[
https://issues.apache.org/jira/browse/S4-7?page=com.atlassian.jira.plugin.system.issuetabpanels:comment-tabpanel&focusedCommentId=13228240#comment-13228240
]
Karthik Kambatla commented on S4-7:
-----------------------------------
I believe I have fixed the second issue as well. At least the last 20 runs have
not exposed any more bugs. The updated source code is at
https://github.com/kambatla/s4/tree/S4-7-FIX.

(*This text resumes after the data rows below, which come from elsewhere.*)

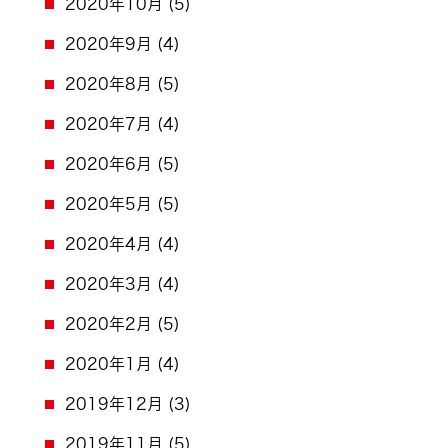
2020年10月
(5)
2020年9月
(4)
2020年8月
(5)
2020年7月
(4)
2020年6月
(5)
2020年5月
(5)
2020年4月
(4)
2020年3月
(4)
2020年2月
(5)
2020年1月
(4)
2019年12月
(3)
2019年11月
(5)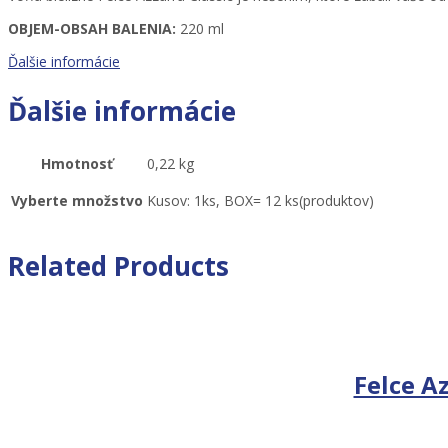
OBJEM-OBSAH BALENIA:
220 ml
Ďalšie informácie
Ďalšie informácie
Hmotnosť
0,22 kg
Vyberte množstvo
Kusov: 1ks, BOX= 12 ks(produktov)
Related Products
Felce A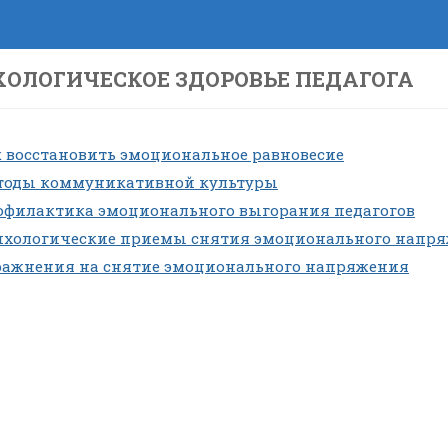
ОЛОГИЧЕСКОЕ ЗДОРОВЬЕ ПЕДАГОГА
 восстановить эмоциональное равновесие
тоды коммуникативной культуры
офилактика эмоционального выгорания педагогов
ихологические приемы снятия эмоционального напр
ражнения на снятие эмоционального напряжения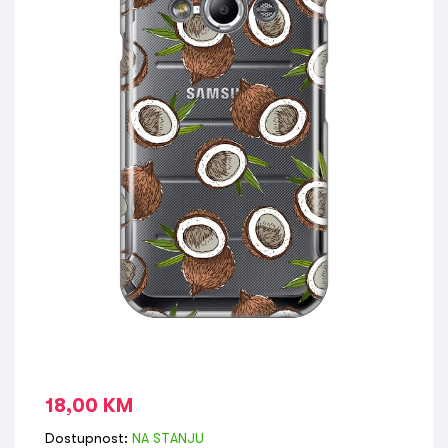
18,00
KM
Dostupnost:
NA STANJU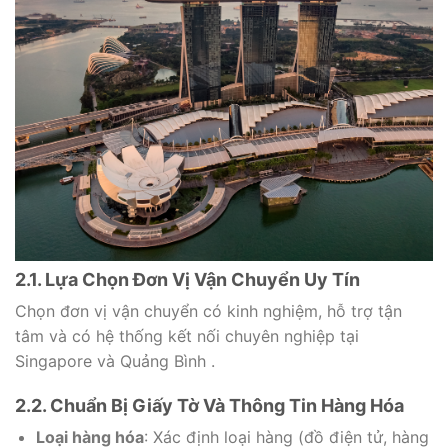
2.1. Lựa Chọn Đơn Vị Vận Chuyển Uy Tín
Chọn đơn vị vận chuyển có kinh nghiệm, hỗ trợ tận
tâm và có hệ thống kết nối chuyên nghiệp tại
Singapore và Quảng Bình .
2.2. Chuẩn Bị Giấy Tờ Và Thông Tin Hàng Hóa
Loại hàng hóa
: Xác định loại hàng (đồ điện tử, hàng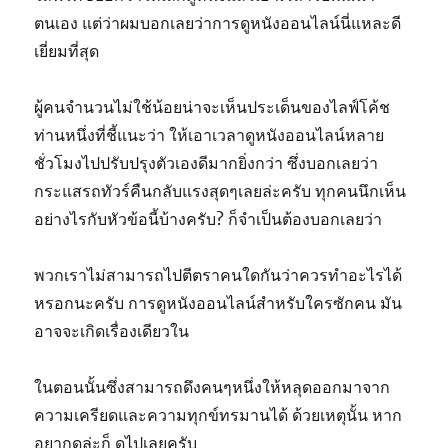
ตนเอง แต่ว่าผมบอกเลยว่าการดูหนังออนไลน์นี่แหละดี
เยี่ยมที่สุด
ผู้คนจำนวนไม่ใช้น้อยน่าจะเห็นประเด็นของไลฟ์โค้ช
ท่านหนึ่งที่ชี้แนะว่า ให้เอาเวลาดูหนังออนไลน์หลาย
ชั่วโมงไปปรับปรุงตัวเองดีมากยิ่งกว่า ซึ่งบอกเลยว่า
กระแสรถทัวร์คืนกลับแรงสุดๆเลยล่ะครับ ทุกคนนึกเห็น
อย่างไรกับหัวข้อนี้บ้างครับ? ก็จำเป็นต้องบอกเลยว่า
พวกเราไม่สามารถไปตีตราคนใดกันว่าควรทำอะไรได้
หรอกนะครับ การดูหนังออนไลน์สำหรับใครซักคน มัน
อาจจะเกิดเรื่องเดียวใน
ในตอนนั้นซึ่งสามารถดึงคนๆหนึ่งให้หลุดออกมาจาก
ความเครียดและความทุกข์ทรมานได้ ด้วยเหตุนั้น หาก
อยากดูล่ะก็ ดูไปเลยครับ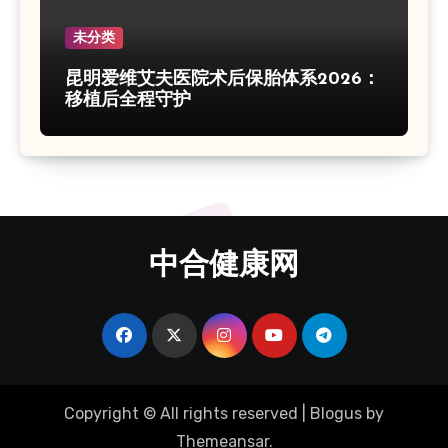
未分类
昆明爱维艾夫医院术后保胎体系2026：
移植后全程守护
中合健康网
Copyright © All rights reserved
|
Blogus
by
Themeansar
.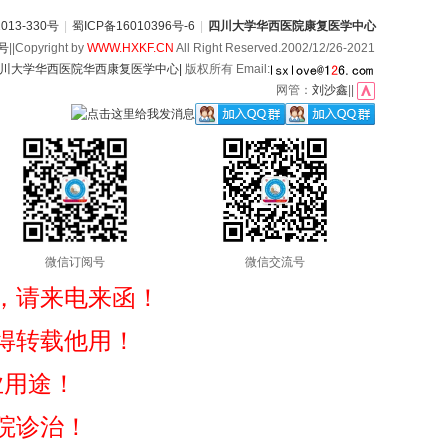
13-330号
|
蜀ICP备16010396号-6
|
四川大学华西医院康复医学中心
6号
||Copyright by
WWW.HXKF.CN
All Right Reserved.2002/12/26-2021
川大学华西医院华西康复医学中心|
版权所有 Email:
网管：
刘沙鑫
||
微信订阅号
微信交流号
，请来电来函！
得转载他用！
业用途！
院诊治！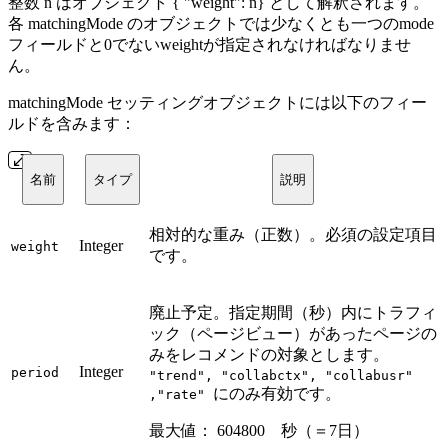
整数 n はオブジェクト { "weight": n} として解釈されます。
各 matchingMode のオブジェクトでは少なくとも一つのmode
フィールドと0でないweightが指定されなければなりませ
ん。
matchingMode セッティングオブジェクトには以下のフィー
ルドを含みます：
名前
タイプ
説明
相対的な重み（正数）。必須の設定項目
Integer
weight
です。
廃止予定。指定期間（秒）内にトラフィ
ック（ページビュー）があったページの
みをレコメンドの対象とします。
Integer
period
"trend", "collabctx", "collabusr"
にのみ有効です。
,"rate"
最大値： 604800 秒（＝7日）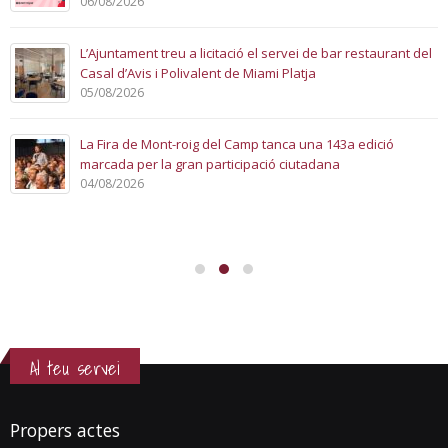
06/08/2026
L’Ajuntament treu a licitació el servei de bar restaurant del
Casal d’Avis i Polivalent de Miami Platja
05/08/2026
La Fira de Mont-roig del Camp tanca una 143a edició
marcada per la gran participació ciutadana
04/08/2026
Al teu servei
Propers actes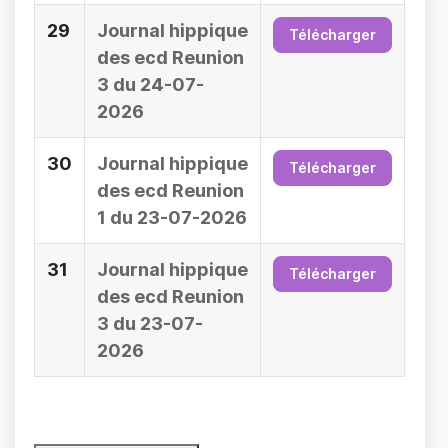
29
Journal hippique
Télécharger
des ecd Reunion
3 du 24-07-
2026
30
Journal hippique
Télécharger
des ecd Reunion
1 du 23-07-2026
31
Journal hippique
Télécharger
des ecd Reunion
3 du 23-07-
2026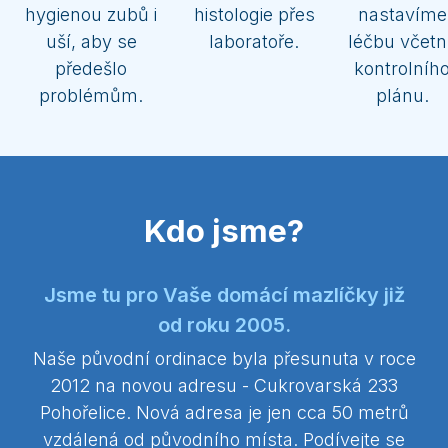
hygienou zubů i
histologie přes
nastavíme
uší, aby se
laboratoře.
léčbu včetn
předešlo
kontrolníh
problémům.
plánu.
Kdo jsme?
Jsme tu pro Vaše domácí mazlíčky již
od roku 2005.
Naše původní ordinace byla přesunuta v roce
2012 na novou adresu - Cukrovarská 233
Pohořelice. Nová adresa je jen cca 50 metrů
vzdálená od původního místa. Podívejte se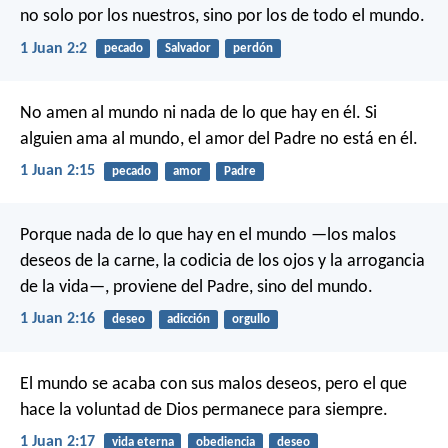
no solo por los nuestros, sino por los de todo el mundo.
1 Juan 2:2
pecado
Salvador
perdón
No amen al mundo ni nada de lo que hay en él. Si
alguien ama al mundo, el amor del Padre no está en él.
1 Juan 2:15
pecado
amor
Padre
Porque nada de lo que hay en el mundo —los malos
deseos de la carne, la codicia de los ojos y la arrogancia
de la vida—, proviene del Padre, sino del mundo.
1 Juan 2:16
deseo
adicción
orgullo
El mundo se acaba con sus malos deseos, pero el que
hace la voluntad de Dios permanece para siempre.
1 Juan 2:17
vida eterna
obediencia
deseo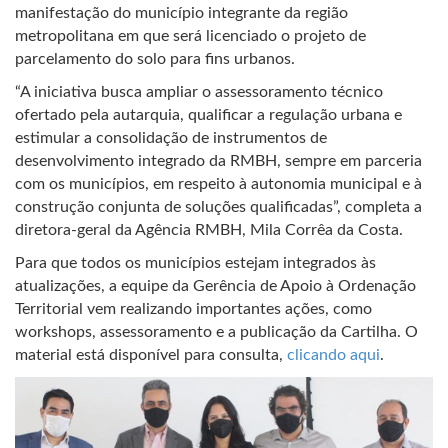
manifestação do município integrante da região
metropolitana em que será licenciado o projeto de
parcelamento do solo para fins urbanos.
“A iniciativa busca ampliar o assessoramento técnico
ofertado pela autarquia, qualificar a regulação urbana e
estimular a consolidação de instrumentos de
desenvolvimento integrado da RMBH, sempre em parceria
com os municípios, em respeito à autonomia municipal e à
construção conjunta de soluções qualificadas”, completa a
diretora-geral da Agência RMBH, Mila Corrêa da Costa.
Para que todos os municípios estejam integrados às
atualizações, a equipe da Gerência de Apoio à Ordenação
Territorial vem realizando importantes ações, como
workshops, assessoramento e a publicação da Cartilha. O
material está disponível para consulta,
clicando aqui
.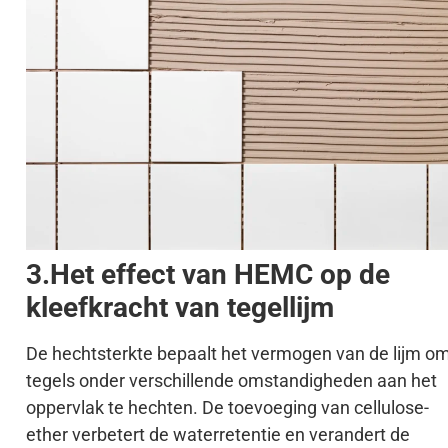
3.Het effect van HEMC op de
kleefkracht van tegellijm
De hechtsterkte bepaalt het vermogen van de lijm o
tegels onder verschillende omstandigheden aan het
oppervlak te hechten. De toevoeging van cellulose-
ether verbetert de waterretentie en verandert de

More details about the bug with NetworkGlitchTest:
When I call Channel.close(), it instigates a series of associated operations
including the handling of in-flight message transfers. The failure of these
transmissions invokes the corresponding operationComplete() handler. As I
mentioned earlier, the handler closes the channel so that subsequent sends can
re-establish the connection. The two simultaneous calls to close() lead to a
deadlock.
> Netty to tolerate network glitches and connection loss
> ------------------------------------------------------
>
> Key: S4-7
> URL: https://issues.apache.org/jira/browse/S4-7
> Project: Apache S4
> Issue Type: Bug
> Reporter: Leo Neumeyer
> Assignee: Karthik Kambatla
> Fix For: 0.5
>
> Attachments: S4-7.patch
>
>
> NettyEmitter connects to different partitions and creates channels over which
> it communicates to other listeners.
> It suffers from the following issues --
> 1. If the underlying topology changes, the channels and the associated
> connections are not updated.
> 2. If a connection gets disconnected, it stays disconnected.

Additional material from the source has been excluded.